The automatic framework AFLOW³⁴, based on the Vienna Ab-initio Simulation Package⁴⁶, along with the projector augmented wave potentials⁴⁷, and Perdew-Burke-Ernzerhof generalized gradient approximation⁴⁸, is used to produce the quantum materials repository of the bulk perovskite oxides within the standard DFT calculations. For selected candidate perovskite oxides, the hybrid DFT calculations within Heyd-Scuseria-Ernzerhof (HSE) formalism⁴¹ with 25% Hartree-Fock exchange are employed to improve the band gap prediction and to determine relative conduction band edge positions between the STO substrate and polar perovskite oxide films.

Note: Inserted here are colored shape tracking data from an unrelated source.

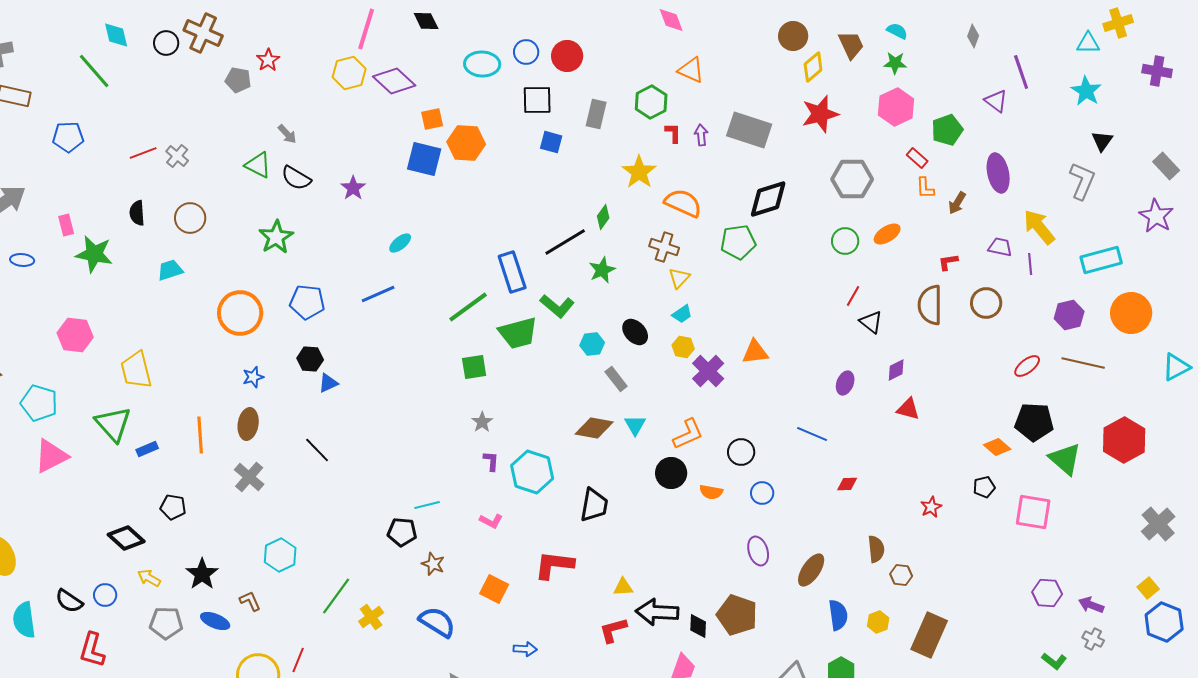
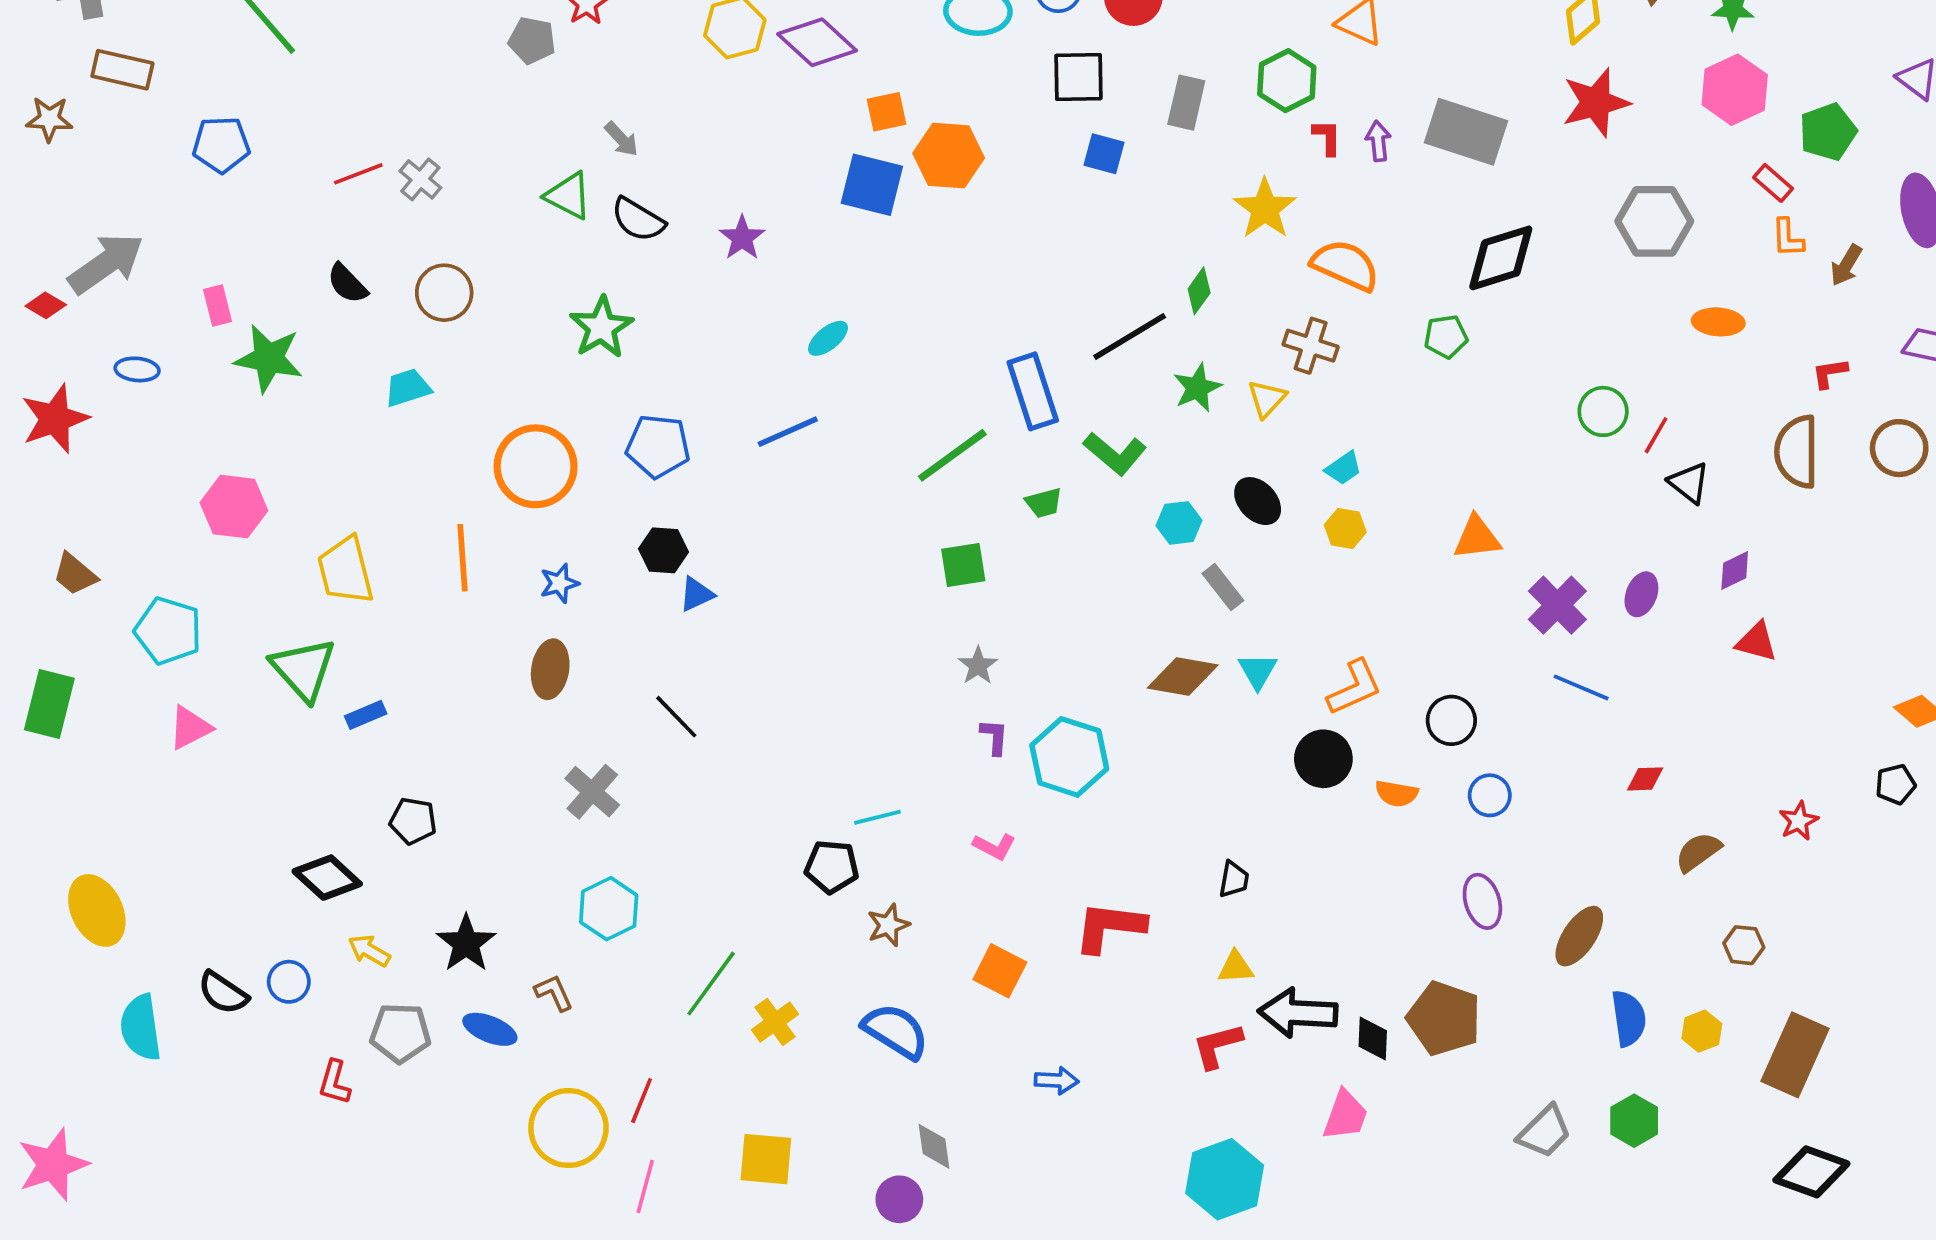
black semicircle: (137, 213) -> (347, 284), turned -40
orange ellipse: (887, 234) -> (1718, 322), turned 36
green circle: (845, 241) -> (1603, 411), moved
green pentagon: (738, 242) -> (1446, 337), size x0.7
yellow triangle: (679, 278) -> (1267, 399), moved
green trapezoid: (518, 333) -> (1044, 503), size x0.5
purple cross: (708, 371) -> (1557, 605), moved
orange line: (200, 435) -> (462, 558), moved
pink triangle: (51, 456) -> (190, 728), size x0.7
gray cross: (249, 477) -> (592, 792), moved
black trapezoid: (594, 505) -> (1234, 879), moved, size x0.6
brown semicircle: (876, 549) -> (1698, 852), moved, turned -120
brown star: (433, 564) -> (888, 925), turned 30
red L-shape: (92, 650) -> (335, 1082), moved, size x0.7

In the modeling of STO-based HS, considering that strong correlation effects of Ti 3d electrons, the spin-polarized generalized gradient approximation (GGA) plus on-site Coulomb interaction approach (GGA+U) is applied in the electronic structure calculation of the HS models with U = 5.8 eV for the Ti 3d orbitals^49,50. A supercell approach is used to build the HS models in which the film and substrate is modeled using 6 and 11 unit cells, respectively, and the DFT equilibrium lattice constant 3.945 Å of STO is used. For NdGaO₃/STO, PrAlO₃/STO, LaScO₃/STO, and YInO₃/STO HS models, symmetrical n-type (AO)⁺¹/(TiO₂)⁰ (A = Nd, Pr, La, and Y) interfaces are modeled. For AgTaO₃/STO HS model, a symmetrical n-type (TaO₂)⁺/(SrO)⁰ interface is modeled. A kinetic energy cutoff of 450 eV is used for the electronic wave function expansion. A 10 × 10 × 1 k-space grid is used for the HS calculations. All the crystal structures are optimized by minimizing the atomic forces smaller than 0.02 eV/Å. Self-consistency is assumed for a total energy convergence of less than 10⁻⁵ eV.